The collection of operational and and analytics information can be an addictive habit, especially in the case of an interesting and active network. However, this information can quickly and easily overwhelm an aggregation system when the constant fire hose of information begins. Assuming the desire is collection and utilization of this information, it becomes clear that a proper strategy is required. This strategy should be comprised of a number of elements, including consideration of needs and requirements before beginning a project of this scope.
In practice, gathering requirements will likely happen either in parallel or, as with many things in network, adjusted on-demand, building the airplane as it is in flight. Course correction should be an oft-used tool in any technologist's toolbox. New peaks and valleys, pitfalls, and advantages should be referenced in the constant evaluation that occurs in any dynamic environment. Critical parts of this strategy should be included in consideration for nearly all endeavors of this kind. But even before that, the reasoning and use cases should be identified.
A few of the more important questions that need to be answered are:
- What data is available?
- What do we expect to do with the data?
- How can we access the data?
- Who can access what aspects of the data types?
- Where does the data live?
- What is the retention policy on each data type?
- What is the storage model of the data? Is it encrypted at rest? Is it encrypted in transit?
- How is the data ingested?
Starting with these questions can dramatically simplify and smooth the execution process of each part of the project. The answers to these questions may change, too. There is no fault in course correction, as mentioned above. It is part of the continuous re-evaluation process that often marks a successful plan.
Given these questions, let’s walk through a workflow to understand the reasoning for them and illuminate the usefulness of a solid monitoring and analytics plan. “What data is available?” will drive a huge number of questions and their answers. Let’s assume that the goal is to consume network flow information, system and host log data, polled SNMP time series data, and latency information. Clearly this is a large set of very diverse information, all of which should be readily available.
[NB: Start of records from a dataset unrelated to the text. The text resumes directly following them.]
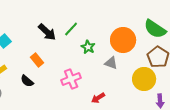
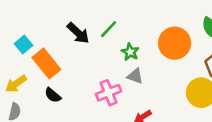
orange rectangle: (37, 60) -> (46, 63), moved, size x1.6
gray triangle: (111, 63) -> (135, 76), moved

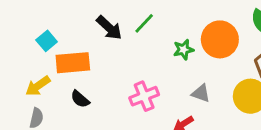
green star: (130, 52) -> (183, 50), moved, turned 30
orange rectangle: (46, 63) -> (73, 63), turned -56
gray triangle: (135, 76) -> (201, 93), moved

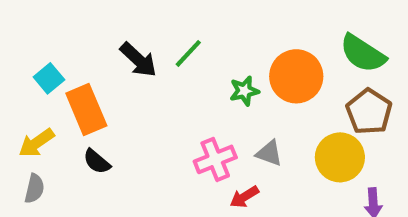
orange rectangle: (73, 63) -> (86, 110), turned 72
pink cross: (144, 96) -> (215, 159), moved

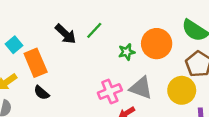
gray triangle: (269, 153) -> (141, 88), size x1.5

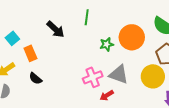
green line: (94, 30) -> (87, 17), moved, turned -35
orange rectangle: (36, 63) -> (30, 53), size x0.7

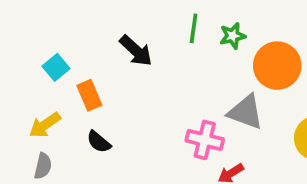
green star: (107, 44) -> (233, 36), moved
gray triangle: (119, 74) -> (246, 112), moved
pink cross: (93, 77) -> (205, 140), turned 36

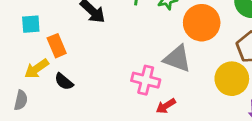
cyan square: (56, 67) -> (31, 24), turned 36
yellow arrow: (45, 125) -> (37, 69), moved

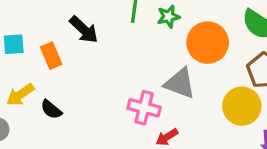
orange rectangle: (57, 46) -> (51, 56), moved

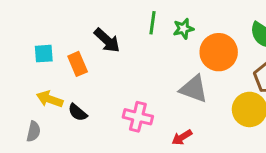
yellow arrow: (20, 95) -> (50, 99), turned 55
pink cross: (144, 108) -> (138, 117), moved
The first mistake most engineers make is diving into the weeds of what tools to use straight away. This is a solved problem, and frankly it is far less relevant to the overall project than the rest of the questions. Use the tools that you understand, can afford to operate (both fiscally and operationally), and that provide the interfaces that you need. Set that detail aside, as answers to some of the other questions may decide it for you.
How will we store the data? Time series is easy: that typically goes into a RRD. Will there be a need for complex queries against things like NetFlow and other text, such as syslog? If so, there may be a need for an indexing tool. There are many commercial and open source options. Keep in mind that this is one of the more nuanced parts, as answers to this question may change answers to the others, specifically retention, access, and storage location. Data storage is the hidden bane of an analytics system. Disk isn't expensive, but it’s hard to do right, and on budget. Whatever disk space is required, always, always, always add head room. It will be necessary later, or adjustment of the retention policy may be necessary.
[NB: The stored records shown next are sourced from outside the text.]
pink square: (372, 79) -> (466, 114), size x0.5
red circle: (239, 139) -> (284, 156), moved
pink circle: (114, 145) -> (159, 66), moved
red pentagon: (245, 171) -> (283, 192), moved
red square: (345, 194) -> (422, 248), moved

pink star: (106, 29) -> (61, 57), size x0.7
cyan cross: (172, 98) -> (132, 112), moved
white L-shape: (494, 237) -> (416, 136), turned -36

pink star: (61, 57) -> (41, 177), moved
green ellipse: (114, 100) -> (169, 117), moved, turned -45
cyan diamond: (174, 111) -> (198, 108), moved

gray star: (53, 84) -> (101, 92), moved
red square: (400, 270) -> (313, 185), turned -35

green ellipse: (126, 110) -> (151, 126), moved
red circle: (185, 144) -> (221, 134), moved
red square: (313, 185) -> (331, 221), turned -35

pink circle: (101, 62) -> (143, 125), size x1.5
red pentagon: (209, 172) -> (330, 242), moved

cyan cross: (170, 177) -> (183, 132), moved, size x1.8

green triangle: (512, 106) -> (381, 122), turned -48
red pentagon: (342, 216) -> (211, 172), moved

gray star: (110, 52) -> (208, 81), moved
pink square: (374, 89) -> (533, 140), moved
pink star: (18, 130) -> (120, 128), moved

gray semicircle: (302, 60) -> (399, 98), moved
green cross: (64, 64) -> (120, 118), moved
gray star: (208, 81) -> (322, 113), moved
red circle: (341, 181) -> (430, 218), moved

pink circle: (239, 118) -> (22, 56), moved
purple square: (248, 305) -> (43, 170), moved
Encryption comes into play here as well. Typical security practice is to encrypt in flight and at rest, but in many cases this isn’t feasible (think router syslog). Encryption at rest also incurs a fairly heavy cost, both one-time (CPU cycles to encrypt) and perpetual (decryption for access). In many cases, the justification for encryption does not make sense. Exceptions should be documented and risks accepted to provide a documented path on decisions and acceptance of risk by management on the off chance that sensitive information is leaked or exfiltrated.
With all of this data, what is the real end goal? Simple: Baseline. Nearly all monitoring and measurement systems provide, at their elemental level, a baseline. Knowing how something operates is fundamental to successful management of any resource, and networks are no exception. By having stored statistical information it becomes significantly easier to identify issues. Functionally, any data collected will likely be useful at some point if it is available and referenced. Having a solid plan as to how the statistical data is dealt with is the foundation of ensuring those deliverables are met.